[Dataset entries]
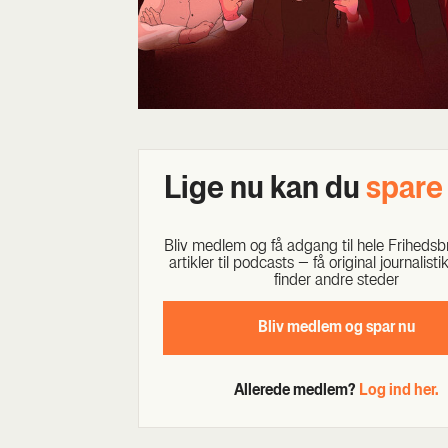
Lige nu kan du
spa­r
Bliv med­lem og få adgang til hele Fri­heds­br
artik­ler til podcasts – få ori­gi­nal jour­na­li­st
fin­der andre ste­der
Bliv med­lem og spar nu
Allerede medlem?
Log ind her.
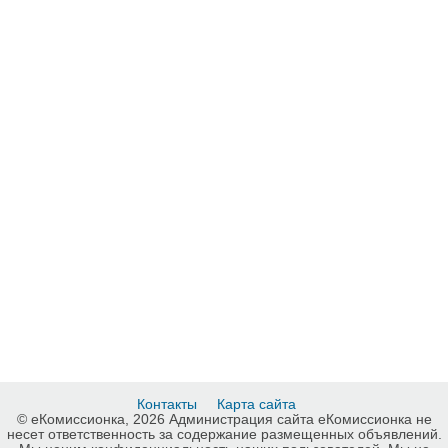
Контакты
Карта сайта
© еКомиссионка, 2026 Администрация сайта еКомиссионка не
несет ответственность за содержание размещенных объявлений.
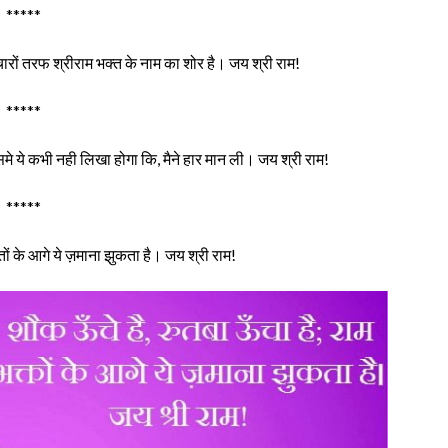
*****
चारों तरफ श्रीराम भक्त के नाम का शोर है। जय श्री राम!
*****
उसमे ये कभी नही लिखा होगा कि, मैने हार मान ली। जय श्री राम!
*****
्तों के आगे ये ज़माना झुकता है। जय श्री राम!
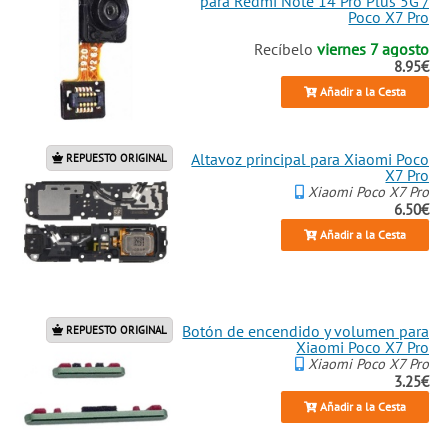
para Redmi Note 14 Pro Plus 5G /
Poco X7 Pro
Recíbelo
viernes 7 agosto
8.95€
Añadir a la Cesta
Altavoz principal para Xiaomi Poco
REPUESTO ORIGINAL
X7 Pro
Xiaomi Poco X7 Pro
6.50€
Añadir a la Cesta
Botón de encendido y volumen para
REPUESTO ORIGINAL
Xiaomi Poco X7 Pro
Xiaomi Poco X7 Pro
3.25€
Añadir a la Cesta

The task
Return each line above where the word "para" shows up.

Result
para Redmi Note 14 Pro Plus 5G /
Altavoz principal para Xiaomi Poco
Botón de encendido y volumen para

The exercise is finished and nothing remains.